"Sebenarnja saja djuga sudah tahu kalau gadis tjantik ini bernama Kanthi, tapi......." Gombal, tapi biasanja efektif.
"Mana Rudi?" tanjaku memastikan. Vulgar, tapi perlu dan harus ditanjakan. Agar tidak terdjadi hal jang tak diinginkan nantinja.
"Tidak tahu, mas. Mungkin tidak datang". Meski senjumnja menghilang, tapi, nah.... ini undangan. Hanja lelaki goblok jang tidak tahu kalau djawaban ini bukan undangan. Dan rasanja aku tidak termasuk.
Dan kamipun bergeser menjauhi medja hidangan. Lupa aku pada tuntutan perut. Lupa aku kalau harus menjalami kawan-kawan jang berangkat besok. Â Lupa..... lupa semua. Ada prioritas lain jang harus didahulukan. Dan di panggung, Bing Slamet jang biasa menabuh bongo, merebut microphone dan mulai memperdengarkan suara emasnja. Hadirin berdjingkrak bersama melantunkan lagunja. Nurlaila memang tjantik. Siapa kena lirik, hati bak didjentrik....
"Terlalu ramai di sini. Bagaimana kalau kita ke luar sadja?" adjakku. Dia mengangguk. Kamipun duduk berdua di tangga teras. Hanja berdua, jang lain apalah artinja?. Sedikit heran, mengapa bulan purnama malam ini djadi sangat indah.
Pertemuan malam ini tak kulupakan. Pertemuan kali ini membawa kesan. Aku enggan untuk pulang, walau pagi  t'lah mendjelang...... Dari dalam ruang sajup terdengar Anna Mathovani menjanji. Keterlaluan anak-anak panitia itu. Gadis ketjil pra remadja seperti dia disuruh menjanji djelang tengah malam seperti ini.
Dan waktupun berlari luar biasa tjepat. Dan akulah jang punja kesempatan pertama untuk mengantarnja pulang. Kami naik betjak berdua dari Salemba ke Tjikini, rumahnja. Heran sungguh, si abang mengajuh betjaknja sangat tjepat. Bisa lewat Mester sebenarnja, biar agak lama.....
Usai mengantarkan si gadis kembali pada orang tuanja, akupun bergegas pulang. Sudah lewat tengah malam. Ke Pegangsaan, asrama jang djadi rumahku. Djalan kaki sadja. Ada kemungkinan bisa ditangkap melanggar djam malam. Meski tidak djadi soal besar, tapi tjukup buang waktu. Ah biarlah...
Biarlah, karena masih ada hari esok.

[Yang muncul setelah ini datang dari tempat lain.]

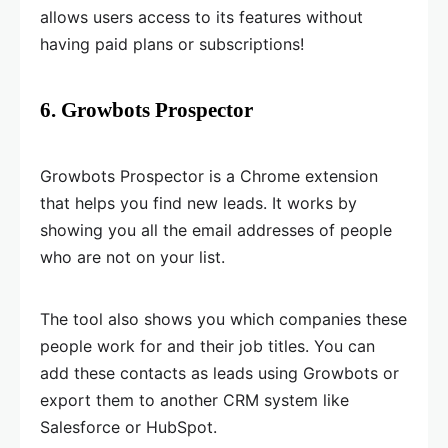
allows users access to its features without
having paid plans or subscriptions!
6. Growbots Prospector
Growbots Prospector is a Chrome extension
that helps you find new leads. It works by
showing you all the email addresses of people
who are not on your list.
The tool also shows you which companies these
people work for and their job titles. You can
add these contacts as leads using Growbots or
export them to another CRM system like
Salesforce or HubSpot.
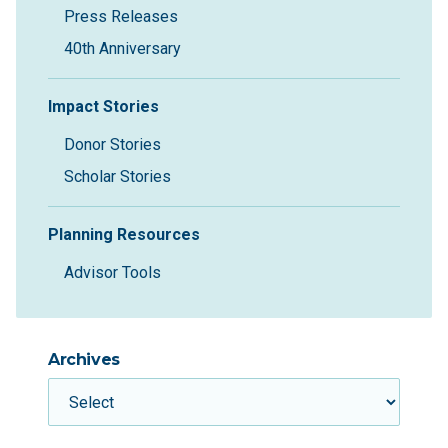
Press Releases
40th Anniversary
Impact Stories
Donor Stories
Scholar Stories
Planning Resources
Advisor Tools
Archives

Pertjajalah esok akan tjerah, kawan!. Â Aku akan segera judisium tingkat achir, lantas lulus dan bekerdja!. Dan aku akan segera datang kembali, resmi ke orangtuanja untuk ......., untuk...........
Lamunanku bujar seketika karena bunji detjit rem  mobil di seberang. Beberapa kepala muntjul dari mobil terbuka itu, berteriak-teriak. Mobil itupun berputar balik. Karmann Ghia Bobby rupanja. Lalu Irman, David dan semuanja berteriak berebutan.
"Sennooooo....gila kamu! Dasar buaja! Semua sudah mengepak ranselnja ketjuali kamu! Djam tiga pagi ini kita harus berangkat dari Halim, bukan?. Â Kamu Kepala Regu atau bukan, sih?"